Transcribed page contents

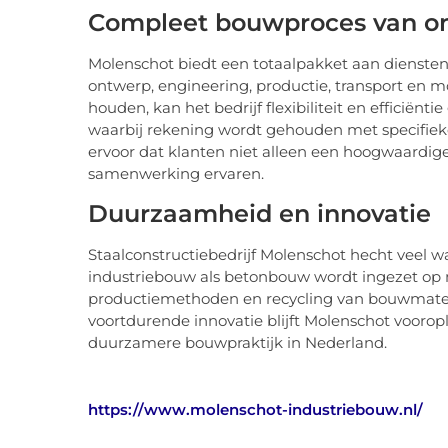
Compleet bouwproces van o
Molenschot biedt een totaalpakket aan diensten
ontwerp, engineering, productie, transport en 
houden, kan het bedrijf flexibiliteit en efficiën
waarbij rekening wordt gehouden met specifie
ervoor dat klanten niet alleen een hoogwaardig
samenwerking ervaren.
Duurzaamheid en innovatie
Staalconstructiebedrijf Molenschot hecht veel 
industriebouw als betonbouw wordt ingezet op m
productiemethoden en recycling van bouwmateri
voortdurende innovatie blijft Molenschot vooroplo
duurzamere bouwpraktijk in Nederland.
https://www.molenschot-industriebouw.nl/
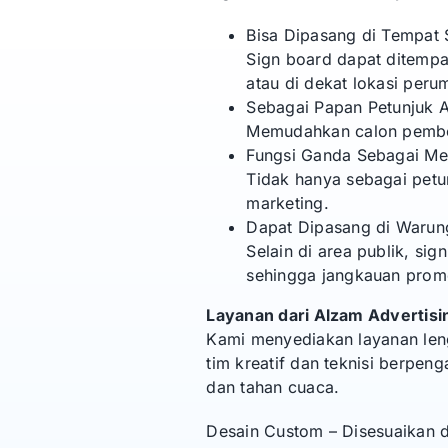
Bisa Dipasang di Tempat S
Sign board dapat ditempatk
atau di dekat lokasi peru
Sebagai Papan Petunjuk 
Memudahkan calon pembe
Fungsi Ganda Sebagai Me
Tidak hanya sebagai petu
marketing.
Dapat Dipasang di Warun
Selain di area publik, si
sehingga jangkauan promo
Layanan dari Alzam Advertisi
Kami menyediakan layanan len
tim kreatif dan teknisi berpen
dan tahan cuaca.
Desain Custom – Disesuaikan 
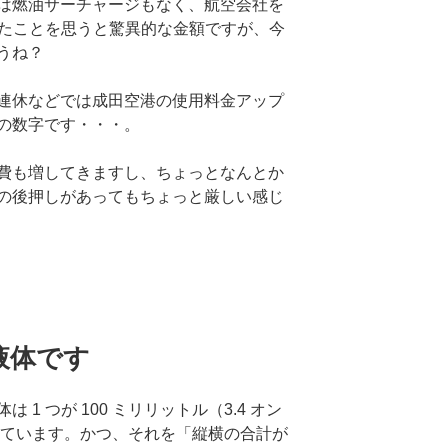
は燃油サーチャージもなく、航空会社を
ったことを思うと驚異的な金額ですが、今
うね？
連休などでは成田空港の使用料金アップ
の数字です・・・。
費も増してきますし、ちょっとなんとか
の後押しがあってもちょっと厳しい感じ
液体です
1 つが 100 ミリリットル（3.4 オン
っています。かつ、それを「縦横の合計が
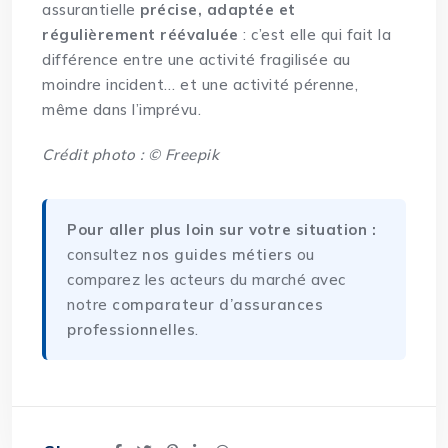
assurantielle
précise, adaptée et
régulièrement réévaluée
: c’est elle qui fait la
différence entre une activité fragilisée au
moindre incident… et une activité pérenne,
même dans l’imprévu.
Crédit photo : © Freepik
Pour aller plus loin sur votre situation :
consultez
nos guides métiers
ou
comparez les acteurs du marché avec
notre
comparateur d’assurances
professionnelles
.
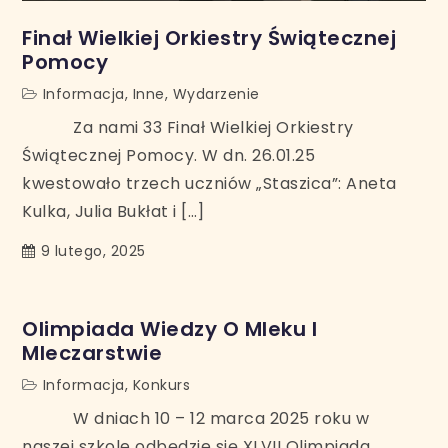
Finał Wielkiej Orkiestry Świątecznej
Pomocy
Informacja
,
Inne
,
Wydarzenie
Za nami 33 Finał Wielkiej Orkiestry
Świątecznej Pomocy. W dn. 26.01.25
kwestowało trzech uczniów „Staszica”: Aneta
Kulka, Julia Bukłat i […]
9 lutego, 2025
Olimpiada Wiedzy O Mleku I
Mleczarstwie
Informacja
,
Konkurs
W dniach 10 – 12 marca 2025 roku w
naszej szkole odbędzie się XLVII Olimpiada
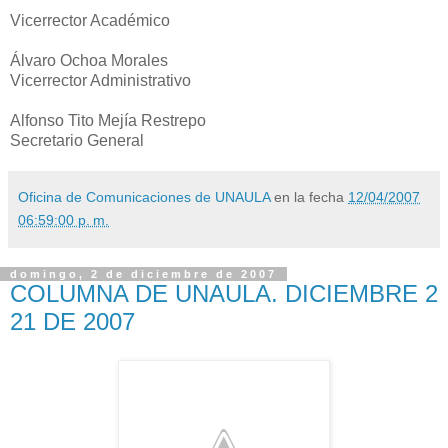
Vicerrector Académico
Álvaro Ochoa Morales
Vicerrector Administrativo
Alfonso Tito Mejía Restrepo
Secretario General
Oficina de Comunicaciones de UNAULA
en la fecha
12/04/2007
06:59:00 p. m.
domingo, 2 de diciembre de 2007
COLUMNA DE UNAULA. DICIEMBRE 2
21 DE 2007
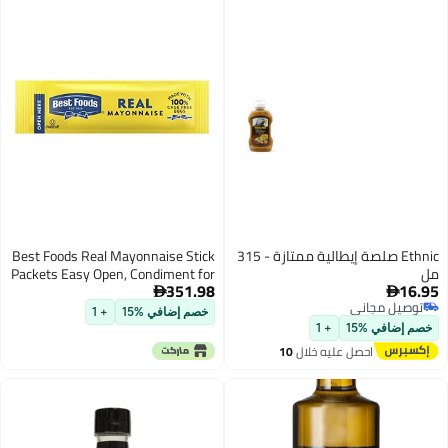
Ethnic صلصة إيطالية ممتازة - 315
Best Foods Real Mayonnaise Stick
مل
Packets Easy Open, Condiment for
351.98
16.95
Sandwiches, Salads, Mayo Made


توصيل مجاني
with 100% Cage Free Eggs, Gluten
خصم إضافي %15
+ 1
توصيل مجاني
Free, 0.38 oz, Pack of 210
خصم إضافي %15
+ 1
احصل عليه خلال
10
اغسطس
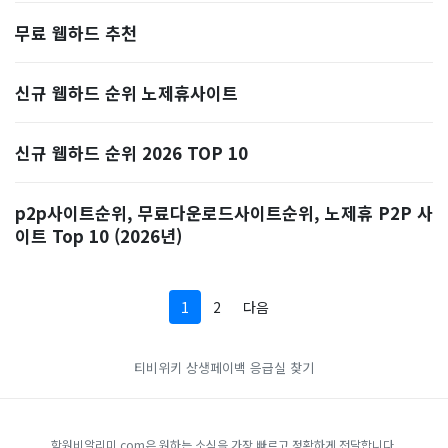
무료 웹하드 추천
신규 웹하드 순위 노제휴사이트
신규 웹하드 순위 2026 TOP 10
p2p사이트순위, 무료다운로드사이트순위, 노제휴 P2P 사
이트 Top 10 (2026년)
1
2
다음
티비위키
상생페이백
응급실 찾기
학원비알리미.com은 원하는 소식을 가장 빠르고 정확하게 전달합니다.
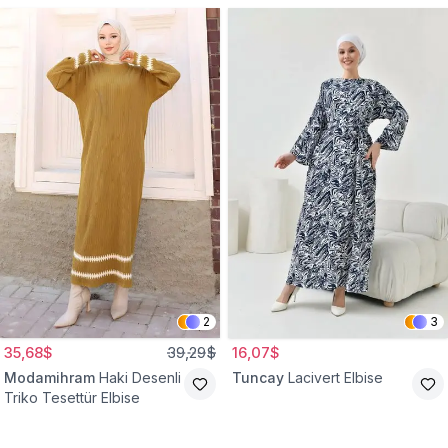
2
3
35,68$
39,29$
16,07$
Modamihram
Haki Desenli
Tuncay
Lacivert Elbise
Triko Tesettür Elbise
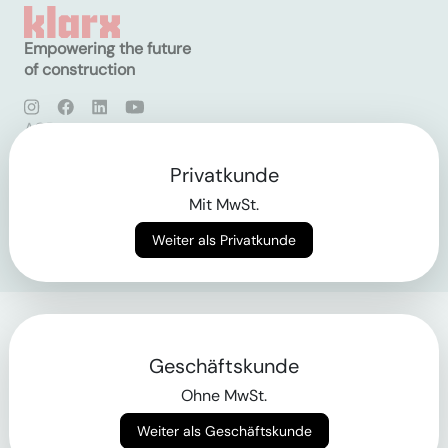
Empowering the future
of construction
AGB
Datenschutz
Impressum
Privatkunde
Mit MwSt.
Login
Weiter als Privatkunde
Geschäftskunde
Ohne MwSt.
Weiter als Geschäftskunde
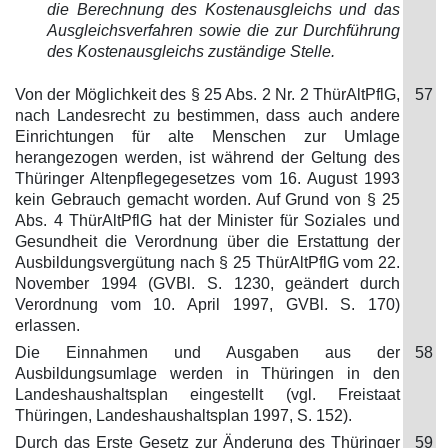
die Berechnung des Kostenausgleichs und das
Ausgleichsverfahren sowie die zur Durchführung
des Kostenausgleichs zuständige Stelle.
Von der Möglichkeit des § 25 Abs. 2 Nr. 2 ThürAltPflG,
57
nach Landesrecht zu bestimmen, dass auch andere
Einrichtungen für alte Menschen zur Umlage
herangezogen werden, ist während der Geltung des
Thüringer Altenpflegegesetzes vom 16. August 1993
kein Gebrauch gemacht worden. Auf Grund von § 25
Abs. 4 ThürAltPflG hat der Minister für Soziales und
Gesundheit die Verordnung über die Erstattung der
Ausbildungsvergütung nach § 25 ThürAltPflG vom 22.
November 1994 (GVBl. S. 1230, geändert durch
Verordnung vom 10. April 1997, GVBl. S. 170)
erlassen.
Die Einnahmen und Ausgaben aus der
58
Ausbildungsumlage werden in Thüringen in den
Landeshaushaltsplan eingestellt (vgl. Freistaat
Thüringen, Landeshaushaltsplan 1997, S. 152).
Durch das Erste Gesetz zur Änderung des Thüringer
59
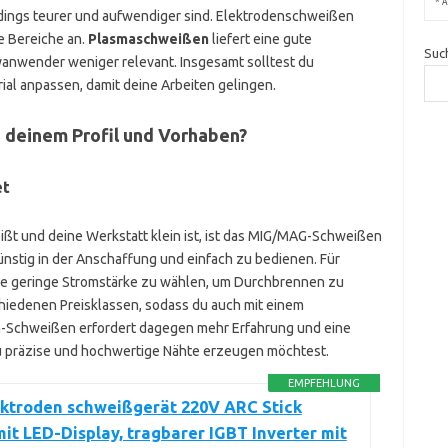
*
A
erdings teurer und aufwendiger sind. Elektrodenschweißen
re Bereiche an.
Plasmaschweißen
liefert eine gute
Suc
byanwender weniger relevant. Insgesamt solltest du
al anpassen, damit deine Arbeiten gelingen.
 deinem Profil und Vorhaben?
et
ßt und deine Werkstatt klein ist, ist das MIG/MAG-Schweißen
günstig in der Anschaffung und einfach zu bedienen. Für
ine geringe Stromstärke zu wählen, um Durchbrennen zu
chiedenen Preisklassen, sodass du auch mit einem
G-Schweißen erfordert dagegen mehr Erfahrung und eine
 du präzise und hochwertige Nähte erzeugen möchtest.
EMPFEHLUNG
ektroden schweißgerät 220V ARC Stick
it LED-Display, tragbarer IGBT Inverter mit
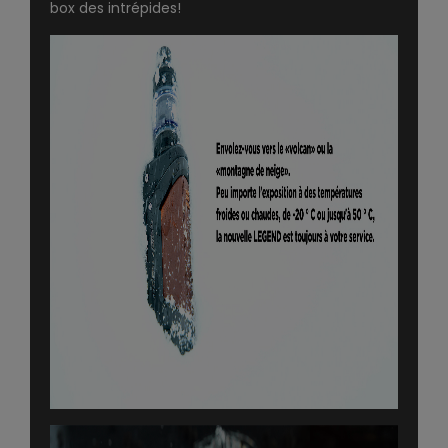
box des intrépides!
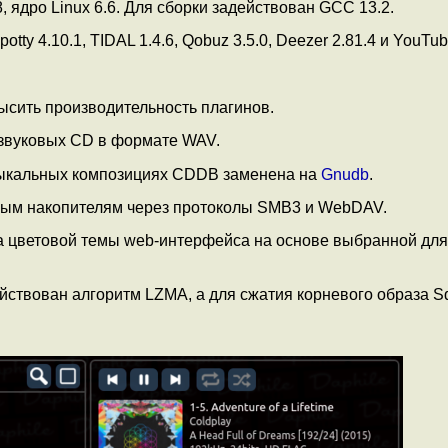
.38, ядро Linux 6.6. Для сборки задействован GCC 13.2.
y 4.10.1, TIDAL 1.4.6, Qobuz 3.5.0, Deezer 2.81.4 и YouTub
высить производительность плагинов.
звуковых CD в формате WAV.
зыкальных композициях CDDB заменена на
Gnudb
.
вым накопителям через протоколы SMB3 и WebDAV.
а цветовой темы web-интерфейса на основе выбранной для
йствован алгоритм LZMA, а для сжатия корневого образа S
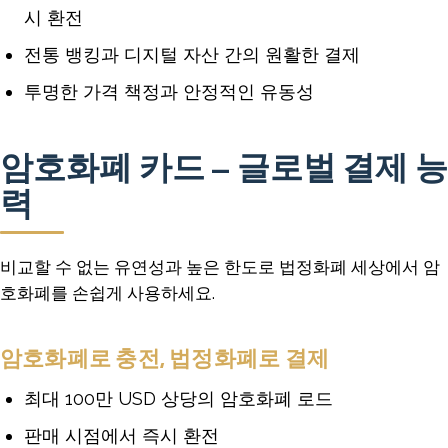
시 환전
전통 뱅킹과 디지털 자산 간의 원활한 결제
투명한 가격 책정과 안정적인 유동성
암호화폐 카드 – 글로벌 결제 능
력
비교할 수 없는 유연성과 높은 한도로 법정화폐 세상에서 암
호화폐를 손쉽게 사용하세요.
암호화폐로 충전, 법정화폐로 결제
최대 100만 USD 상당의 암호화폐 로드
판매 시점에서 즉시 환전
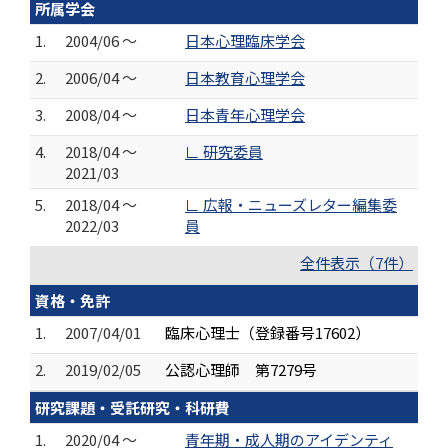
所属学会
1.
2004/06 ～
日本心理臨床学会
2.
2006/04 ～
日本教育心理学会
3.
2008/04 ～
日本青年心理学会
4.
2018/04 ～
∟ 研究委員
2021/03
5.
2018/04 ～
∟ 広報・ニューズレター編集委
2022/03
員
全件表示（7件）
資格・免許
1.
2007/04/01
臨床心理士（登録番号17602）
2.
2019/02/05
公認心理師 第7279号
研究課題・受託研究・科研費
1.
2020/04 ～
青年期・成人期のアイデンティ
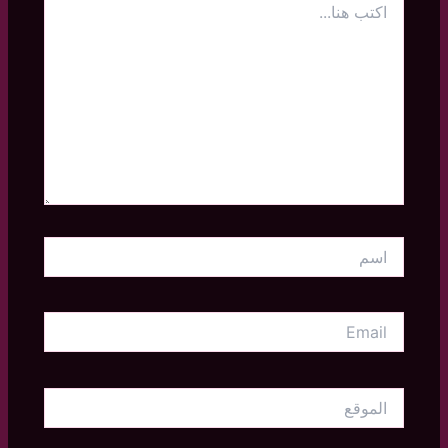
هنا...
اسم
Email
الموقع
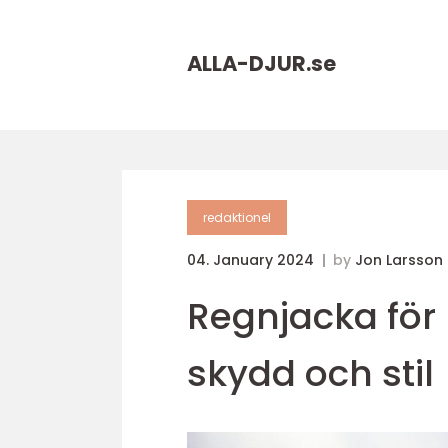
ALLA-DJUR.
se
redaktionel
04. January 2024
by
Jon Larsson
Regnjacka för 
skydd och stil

= Work item =
Find the word "Verordnung" in the data and show each line that holds it.

= Written answer =
Gesundheit die Verordnung über die Erstattung der
Verordnung vom 10. April 1997, GVBl. S. 170)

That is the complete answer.